El enfrentamiento comenzó a ser más evidente la semana pasada cuando el secretario adjunto Nallib Rivera acusó abiertamente a Vidal de pergeñar una intervención del gremio e incluso propiciar la creación de otro paralelo, olvidándose que fue la masa de trabajadores petroleros que (por haber sido su dirigente) lo respaldaron para que pudiera ser electo gobernador.
Por otra parte, el gobernador procuró atribuirse las gestiones para que CGC incorporara un equipo perforador propio y describió un panorama alentador para el incremento de la producción en los yacimientos convencionales.
Además, es probable que otro punto conflicto fue el hecho que la provincia, a través de sus organismos de contralor, sancionara a una empresa, clausurando temporariamente sus bases en Cañadón Seco y Las Heras, aparentemente sin requerir ningún informe del gremio.
De esta manera pueden comprenderse las críticas que formulara Gúenchenèn hacia quien lo antecediera en la conducción del gremio, aunque no nombra en sus declaraciones que ser difundieron a través de un comunicado de prensa y del cual reproducimos textualmente algunos de sus principales párrafos.
“NO EXISTE RUMBO CLARO”
“En las últimas horas, el Gobierno provincial adoptó medidas que están paralizando parte de una actividad que nos costó muchísimo esfuerzo comenzar a recuperar.
Todos los petroleros saben muy bien lo que hicimos para volver a poner equipos en marcha. Por eso resulta increíble que hoy tengamos equipos que no pueden subir y compañeros a la espera porque las operaciones están bloqueadas.
Es lamentable que Santa Cruz siga sin una política hidrocarburífera seria, capaz de recuperar la producción, atraer inversiones y generar el trabajo que nuestra gente necesita.
Tampoco existe un rumbo claro que brinde certezas. Tenemos recursos, trabajadores capacitados, empresas dispuestas a producir, organización y mejores niveles de eficiencia que en cualquier otro momento.
Lo que falta es una decisión política real, coherente y sostenida para sacar adelante la industria. Llevamos más de dos años y medio esperando y, a juzgar por las medidas que se siguen tomando, esa decisión no va a llegar.
Santa Cruz necesita reglas estables, previsibilidad y seguridad para invertir. Sin embargo, las medidas que se están aplicando van exactamente en el sentido contrario: aumentan la incertidumbre, atentan contra las inversiones y terminan corriendo a las empresas.

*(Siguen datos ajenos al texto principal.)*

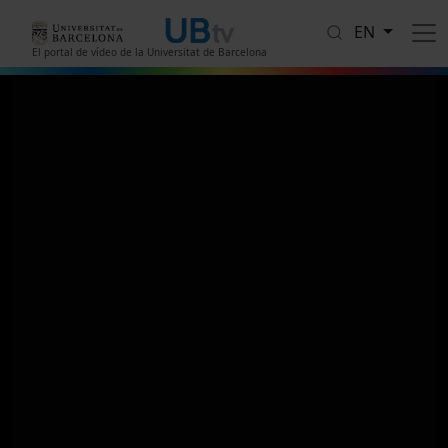
Skip to main content
EN
El portal de vídeo de la Universitat de Barcelona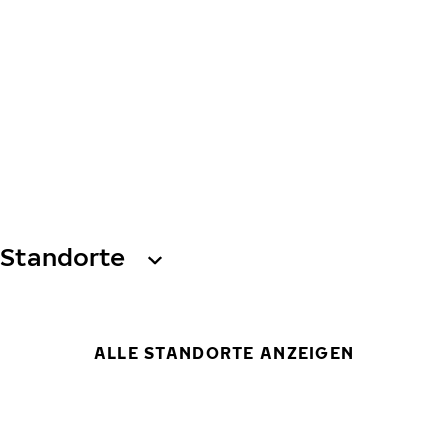
Standorte
ALLE STANDORTE ANZEIGEN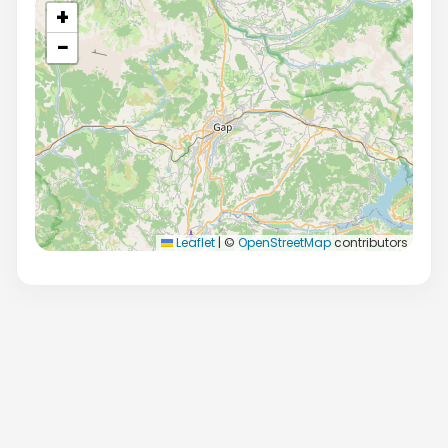
+
−
Leaflet
|
©
OpenStreetMap
contributors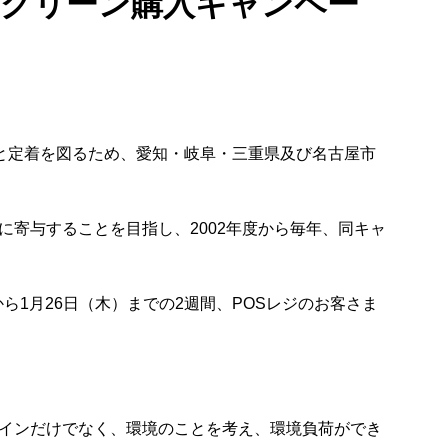
市グリーン購入キャンペー
及と定着を図るため、愛知・岐阜・三重県及び名古屋市
寄与することを目指し、2002年度から毎年、同キャ
ら1月26日（木）までの2週間、POSレジのお客さま
インだけでなく、環境のことを考え、環境負荷ができ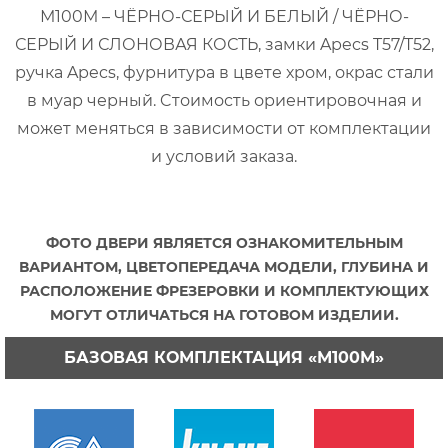
М100М – ЧЁРНО-СЕРЫЙ И БЕЛЫЙ / ЧЁРНО-
СЕРЫЙ И СЛОНОВАЯ КОСТЬ, замки Apecs T57/T52,
ручка Apecs, фурнитура в цвете хром, окрас стали
в муар черный. Cтоимость ориентировочная и
может меняться в зависимости от комплектации
и условий заказа.
ФОТО ДВЕРИ ЯВЛЯЕТСЯ ОЗНАКОМИТЕЛЬНЫМ
ВАРИАНТОМ, ЦВЕТОПЕРЕДАЧА МОДЕЛИ, ГЛУБИНА И
РАСПОЛОЖЕНИЕ ФРЕЗЕРОВКИ И КОМПЛЕКТУЮЩИХ
МОГУТ ОТЛИЧАТЬСЯ НА ГОТОВОМ ИЗДЕЛИИ.
БАЗОВАЯ КОМПЛЕКТАЦИЯ «М100М»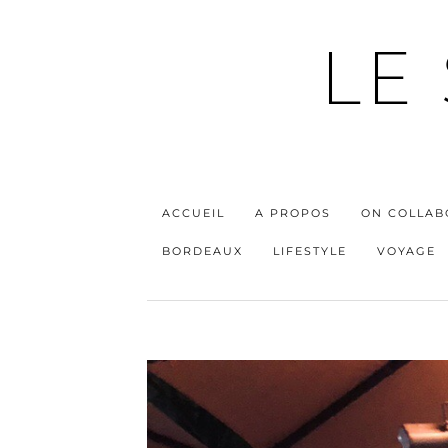
LE
ACCUEIL
A PROPOS
ON COLLAB
BORDEAUX
LIFESTYLE
VOYAGE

Frente a esta situación, quiero llevarles tranquilidad a todos los compañeros. El Sindicato no va a permitir que estas decisiones provoquen una nueva caída de la actividad.
Mientras algunos están más preocupados por atacar a nuestra organización y poner obstáculos, nosotros seguimos gestionando con las empresas para destrabar los equipos, defender el empleo y sostener la producción. No nos van a apartar de esa responsabilidad.
Nuestro compromiso es con los trabajadores. No vamos a entrar en ninguna operación política ni mediática, ni a perder tiempo respondiendo ataques que buscan sacarnos de nuestro eje. Vamos a seguir defendiendo cada puesto, sumando equipos y haciendo todo lo necesario para que Santa Cruz vuelva a producir”.